We were given the opportunity to purchase the lobsters we caught along with the live ones they already had in the tank from previous cruises at wholesale prices. Of course, we jumped at this deal. We each chose a lobster and they came out to about $6 a piece. Lobsters were averaging about $4.20 a pound during our visit. Maine lobsters in Southern California average about $12/lb.
Portland Lobster Company was a restaurant across from where Lucky Catch docks. We brought our lobsters to the restaurant and they cooked them for $10 that included corn, potatoes and cole slaw. This was a delicious meal that also came with a beautiful ocean view.
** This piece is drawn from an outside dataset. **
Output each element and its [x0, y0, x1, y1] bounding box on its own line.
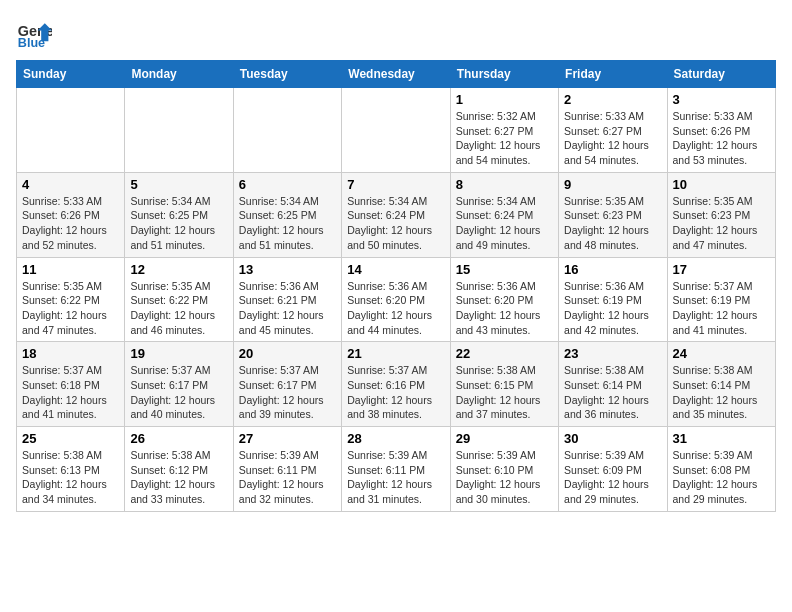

Did you know that lobsters are also healthy with less calories and cholesterol than lean meat and chicken plus a great source of protein?
This cruise excursion was a wonderful tour for sightseeing and learning all about lobster trapping and lobsters. We really liked that they made sure everyone participated at least once doing different roles. The guides were friendly and ensured we were learning and having fun. It’s not often we get to catch what we eat. We highly recommend this tour for anyone visiting Portland, Maine during the summer. We’ll never look at lobsters the same way again.
Lobstering Excursion Basics and Tips
- Check Lucky Catch Cruises website for more information and updates on their excursions.
- Tours run from Long Wharf in Portland, Maine from May to October and run for about 80-90 minutes.
- Prices (as of Sept. 2015): Adults $30; Children ages 2-12 $20; Juniors (13-18) $28; Kids under two are free.
- Only cash or checks are accepted for payment.
- Reserve in advance to get the times you want. They don’t have online reservations so be sure to call them at 207.761.0941.
- There are no restrooms on board. Use one of the restrooms in nearby restaurants before boarding.
- Bring water or other beverages especially for the kids. Doing some of that work will make one thirsty.
- Wear layers or bring a light jacket. It was pretty hot when we left the dock and got pretty cold within an hour.
- If you or your travel companions are prone to seasickness, you may want to take some motion sickness medicine or wear sea bands.
*Have you gone on a lobster fishing excursion? Would you go on one?